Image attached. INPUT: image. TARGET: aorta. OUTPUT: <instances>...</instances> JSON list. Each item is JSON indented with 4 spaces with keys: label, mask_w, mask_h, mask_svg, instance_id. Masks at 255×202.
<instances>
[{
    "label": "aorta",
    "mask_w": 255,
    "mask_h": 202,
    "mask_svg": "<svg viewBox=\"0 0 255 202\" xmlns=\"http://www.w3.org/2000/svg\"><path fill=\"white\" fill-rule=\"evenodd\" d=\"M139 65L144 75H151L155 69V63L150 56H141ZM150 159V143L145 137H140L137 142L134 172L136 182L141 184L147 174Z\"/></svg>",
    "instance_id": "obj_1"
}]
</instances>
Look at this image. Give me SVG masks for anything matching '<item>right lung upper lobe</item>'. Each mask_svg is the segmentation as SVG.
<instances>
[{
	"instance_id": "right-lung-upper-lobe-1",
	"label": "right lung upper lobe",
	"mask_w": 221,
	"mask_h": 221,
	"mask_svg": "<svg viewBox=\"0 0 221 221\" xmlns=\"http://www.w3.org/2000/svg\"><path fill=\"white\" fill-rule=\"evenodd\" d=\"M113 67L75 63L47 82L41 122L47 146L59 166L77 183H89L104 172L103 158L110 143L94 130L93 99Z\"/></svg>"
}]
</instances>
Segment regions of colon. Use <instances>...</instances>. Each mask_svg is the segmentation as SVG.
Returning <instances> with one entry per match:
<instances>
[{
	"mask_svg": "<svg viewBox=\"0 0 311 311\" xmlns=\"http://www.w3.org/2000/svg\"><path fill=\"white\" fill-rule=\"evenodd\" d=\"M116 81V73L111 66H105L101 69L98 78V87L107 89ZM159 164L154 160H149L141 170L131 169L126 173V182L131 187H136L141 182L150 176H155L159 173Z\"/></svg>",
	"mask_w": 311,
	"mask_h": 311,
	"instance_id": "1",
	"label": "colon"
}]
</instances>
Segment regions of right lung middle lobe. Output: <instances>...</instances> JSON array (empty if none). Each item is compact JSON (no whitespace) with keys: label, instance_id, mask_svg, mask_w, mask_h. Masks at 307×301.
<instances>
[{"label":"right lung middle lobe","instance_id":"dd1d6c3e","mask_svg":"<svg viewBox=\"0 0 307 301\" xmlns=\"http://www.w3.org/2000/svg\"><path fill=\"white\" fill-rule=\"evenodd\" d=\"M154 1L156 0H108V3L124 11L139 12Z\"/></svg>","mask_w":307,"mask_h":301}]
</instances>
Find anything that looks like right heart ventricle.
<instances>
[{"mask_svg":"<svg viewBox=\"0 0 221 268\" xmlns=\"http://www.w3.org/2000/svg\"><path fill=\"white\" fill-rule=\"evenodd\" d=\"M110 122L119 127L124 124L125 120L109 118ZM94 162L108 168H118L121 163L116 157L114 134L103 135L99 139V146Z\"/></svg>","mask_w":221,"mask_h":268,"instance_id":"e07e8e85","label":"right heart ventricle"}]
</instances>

Your task - Copy from the line with "Look at this" to the final line of the records, inclusive, and add nothing else.

Answer for this exercise -
Look at this image. Give me SVG masks for anything matching '<item>right lung upper lobe</item>'. Each mask_svg is the segmentation as SVG.
<instances>
[{
	"instance_id": "right-lung-upper-lobe-1",
	"label": "right lung upper lobe",
	"mask_w": 221,
	"mask_h": 221,
	"mask_svg": "<svg viewBox=\"0 0 221 221\" xmlns=\"http://www.w3.org/2000/svg\"><path fill=\"white\" fill-rule=\"evenodd\" d=\"M113 67L75 63L47 82L41 122L47 146L59 166L77 183H89L104 172L103 158L110 143L94 130L93 99Z\"/></svg>"
}]
</instances>
Segment regions of colon. Use <instances>...</instances>. Each mask_svg is the segmentation as SVG.
Returning <instances> with one entry per match:
<instances>
[{
	"mask_svg": "<svg viewBox=\"0 0 311 311\" xmlns=\"http://www.w3.org/2000/svg\"><path fill=\"white\" fill-rule=\"evenodd\" d=\"M116 81V73L111 66H105L101 69L98 78V87L107 89ZM159 164L154 160H149L141 170L131 169L126 173V182L131 187H136L141 182L150 176H155L159 173Z\"/></svg>",
	"mask_w": 311,
	"mask_h": 311,
	"instance_id": "1",
	"label": "colon"
}]
</instances>
Segment regions of right lung middle lobe. Output: <instances>...</instances> JSON array (empty if none). Each item is compact JSON (no whitespace) with keys: label, instance_id, mask_svg, mask_w, mask_h. Masks at 307×301.
<instances>
[{"label":"right lung middle lobe","instance_id":"dd1d6c3e","mask_svg":"<svg viewBox=\"0 0 307 301\" xmlns=\"http://www.w3.org/2000/svg\"><path fill=\"white\" fill-rule=\"evenodd\" d=\"M154 1L156 0H108V3L124 11L139 12Z\"/></svg>","mask_w":307,"mask_h":301}]
</instances>
Find anything that looks like right heart ventricle.
<instances>
[{"mask_svg":"<svg viewBox=\"0 0 221 268\" xmlns=\"http://www.w3.org/2000/svg\"><path fill=\"white\" fill-rule=\"evenodd\" d=\"M110 122L119 127L124 124L125 120L109 118ZM94 162L108 168H118L121 163L116 157L114 134L103 135L99 139V146Z\"/></svg>","mask_w":221,"mask_h":268,"instance_id":"e07e8e85","label":"right heart ventricle"}]
</instances>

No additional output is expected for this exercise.